Clerestory

On Filters

June 14, 2020

The reason I wrote about the relationship of “critics” or an “engaged audience” to the avant-garde is that I’m interested in how they act as an intermediary between the bleeding edge of a movement and the broader public or mainstream.

The simplest description of the model I’m proposing is that an artistic movement pushes out the boundaries, experimenting vigorously, while a larger audience or class of critics reins them in, acting as a proving ground or selection filter.

In this model, it’s not too important whether any given movement continues to innovate, or ossifies and is replaced by another movement pushing in some other direction, provided some movements occasionally overcome the inertia of the mainstream, and (over time) shift what is acceptable.

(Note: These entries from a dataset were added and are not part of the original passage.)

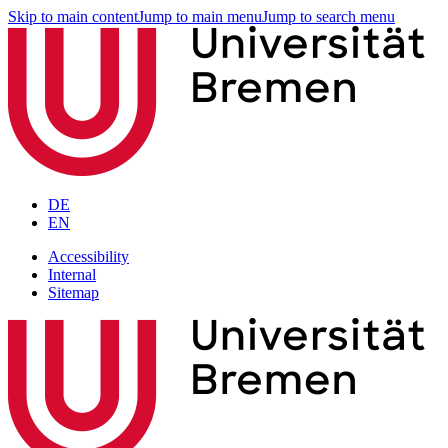
Skip to main content
Jump to main menu
Jump to search menu
DE
EN
Accessibility
Internal
Sitemap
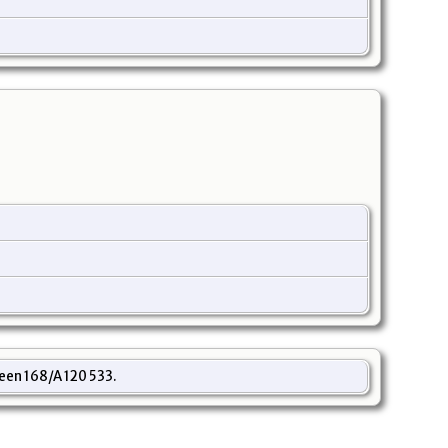
een 168/A 120 533.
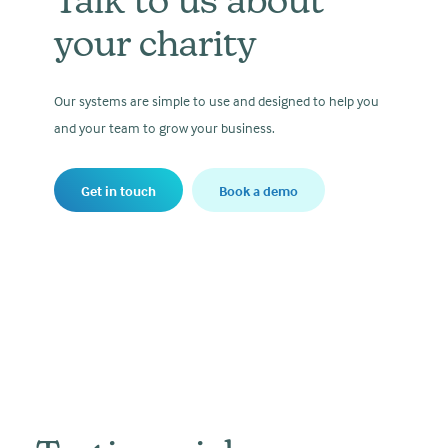
Talk to us about
your charity
Our systems are simple to use and designed to help you
and your team to grow your business.
Get in touch
Book a demo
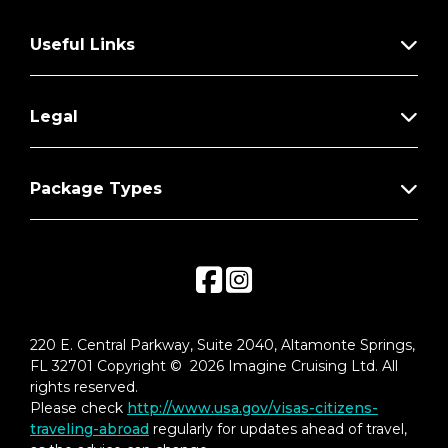
Useful Links
Legal
Package Types
220 E. Central Parkway, Suite 2040, Altamonte Springs,
FL 32701 Copyright © 2026 Imagine Cruising Ltd. All
rights reserved.
Please check
http://www.usa.gov/visas-citizens-
traveling-abroad
regularly for updates ahead of travel,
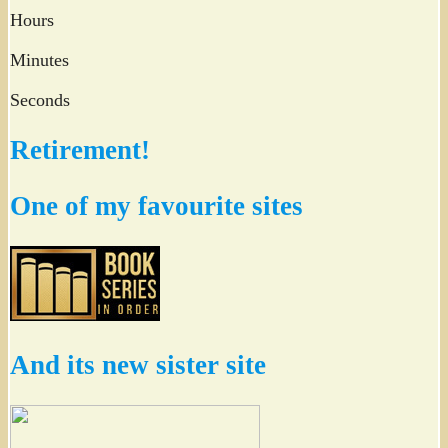
Hours
Minutes
Seconds
Retirement!
One of my favourite sites
And its new sister site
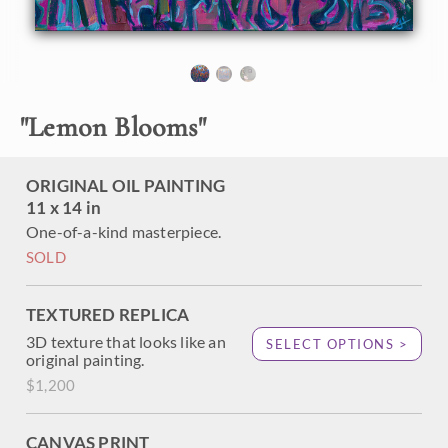
during a desert super bloom. This painting captures the
desert wildflowers at Borrego Springs, in southern
California. Erin Hanson applies impasto brush strokes of oil
paint are laid side by side, without overlapping, in her
signature technique of Open Impressionism, creating a
mosaic of color and texture across the canvas with her
"
Lemon Blooms
"
brush.
"Lemon Blooms" is an original oil painting created on linen
ORIGINAL OIL PAINTING
board. The piece arrives in a mock floater frame, ready to
11 x 14 in
hang.
One-of-a-kind masterpiece.
This piece will be displayed in Erin Hanson's annual
Petite
SOLD
Show
in McMinnville, Oregon. This painting is available for
purchase now, and the piece will ship after the show on
November 11, 2023.
TEXTURED REPLICA
3D texture that looks like an
SELECT OPTIONS >
original painting.
$1,200
CANVAS PRINT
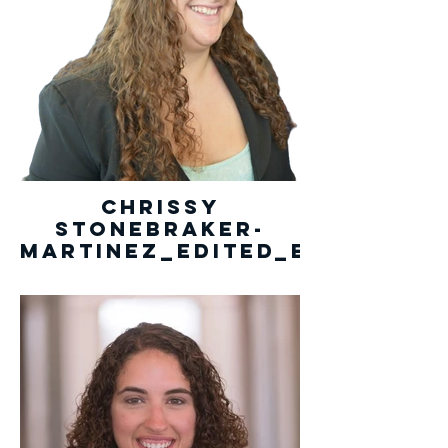
Chrissy
Stonebraker-
Martinez_edited_edited.pn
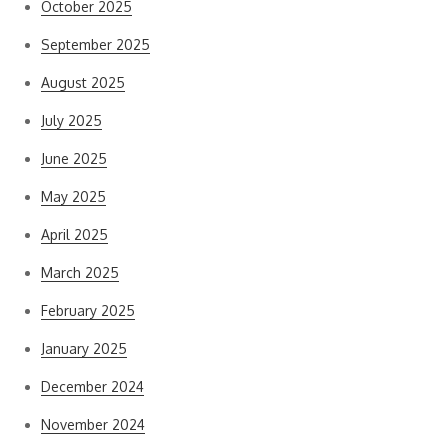
October 2025
September 2025
August 2025
July 2025
June 2025
May 2025
April 2025
March 2025
February 2025
January 2025
December 2024
November 2024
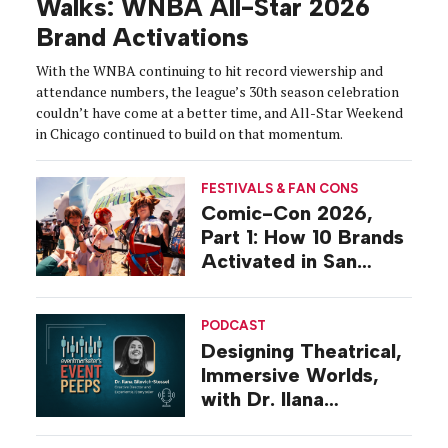
Walks: WNBA All-Star 2026
Brand Activations
With the WNBA continuing to hit record viewership and
attendance numbers, the league’s 30th season celebration
couldn’t have come at a better time, and All-Star Weekend
in Chicago continued to build on that momentum.
FESTIVALS & FAN CONS
Comic-Con 2026,
Part 1: How 10 Brands
Activated in San
Diego
PODCAST
Designing Theatrical,
Immersive Worlds,
with Dr. Ilana
Gilovich-Stossel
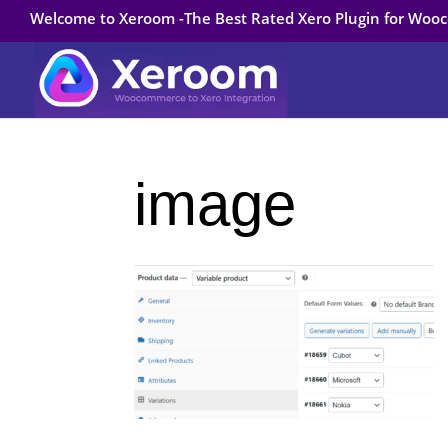
Welcome to Xeroom -The Best Rated Xero Plugin for Wo
image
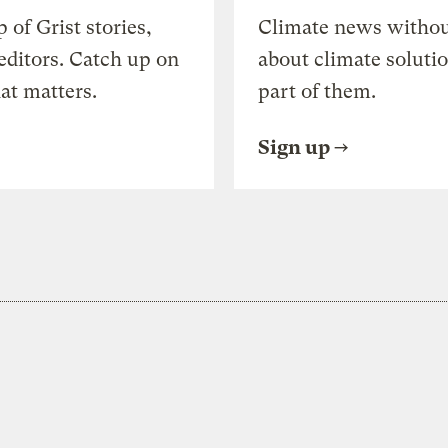
of Grist stories,
Climate news withou
editors. Catch up on
about climate soluti
at matters.
part of them.
Sign up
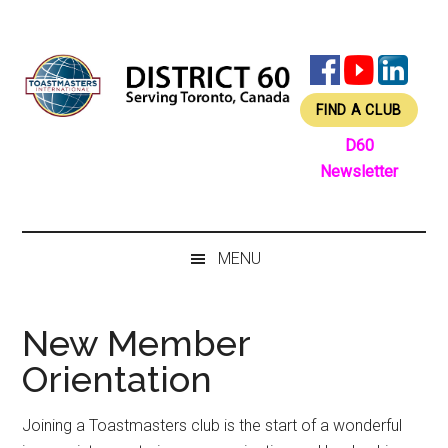
Skip
Skip
Skip
Skip
to
to
to
to
main
secondary
primary
footer
content
menu
sidebar
FIND A CLUB
D60
Newsletter
MENU
New Member
Orientation
Joining a Toastmasters club is the start of a wonderful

Lately I’ve been thinking a lot about filters. I might call the concept a low-pass filter for energy, which ends up selecting values with low entropy (which is to say highly ordered or stable) by cutting off things with too much energy. In audio, a low-pass filter just removes high frequencies, which might be hiss or just treble. In my thinking, there are many cases where too much energy is unstable in some way, just as too little energy is uninteresting. For example, too little energy might lead to never finishing an artwork; too much might lead to something so weird that the critics reject it.

The reason I think this is so important is that I see these kind of filters everywhere. It’s almost as if there is an entropy valley, a stable-ish midpoint between too little energy and too much energy. Sometimes this looks like a balancing act between too much and too little, other times it looks like an explosion cooling or annealing into disparate smaller parts. There is nothing moral or qualitative about this midpoint. We see it because it just happens to persist for longer than things on either side of it. It’s selection for stability.

It also relates to the idea of a phase transition. In complexity theory, there is interesting, often life-like, behaviour at phase transitions, which doesn’t occur on the side with too little energy (which is too ordered) nor the side with too much (which is too chaotic).

  • In star formation there is a balancing act between too little hydrogen and too much. Below a certain amount of hydrogen and the molecular cloud won’t be dense enough to collapse, but above another (much larger) amount, a neutron star or black hole will result. See this graph of the Main Sequence.

  • In the stable nuclides, there is a balancing act between the number of protons and neutrons (and maybe between the attractive nuclear force, and the repulsion of the electric force?). See this graph.

  • I’ve tried to suggest that this is what’s going on between the avant-garde and their critics, i.e., a balancing act between too much energy in the exploratory/creative impulse and too little, or too much rigidity in what’s permissible, which is the critical/reductive impulse.

  • I suspect that trade-offs between the exploratory (high energy) tendency and stabilising (energy-reducing) tendency are what play out in transitions from revolutionary governments/conquistadores to incumbent governments (e.g., Mongol invasion to Golden Horde rent extraction, French Revolution to Napoleon, Bolsheviks to USSR, early Christian martyrs to Holy Roman Empire). Probably also in the transition from startups to corporations.

  • Individual writers have long been advised to pay attention to this balance, to cultivate both an unfiltered creative side, and an utterly separate brutal editor side, who acts as a filter.

  • Presumably this is what Yin and Yang is about, with the Tao as the stable valley.

  • It is starting to look like the settlement of the Americas happened quickly (from around ~16,000 years ago) from a small population, a kind of explosion across the continent that rapidly “cooled” into a ton of different cultures (think the formation of igneous rock after an explosion of liquid volcanic magma).

  • I think this pattern happens a lot in early evolution, I’m trying to work out if this is a good way of thinking about the evolution of diploidy and sex. If that bears fruit, I may be able to argue that this pattern is a feature of increases in complexity generally.

  • I suspect that hedonic adaptation, or to put it more traditionally, dukkha, operates in this way. There’s a pattern of high-energy acquisition followed by lower-energy stabilisation/integration, after which the pattern repeats from a new stable set point (which can still be lost, but no longer feels like gain).

  • Probably relates to the movement of pivotal components in swing votes. (Thanks to Taylor Pullinger for this.)

  • This is how ambition as a technology operates.

  • Daily rhythms vacillate between novelty and safety.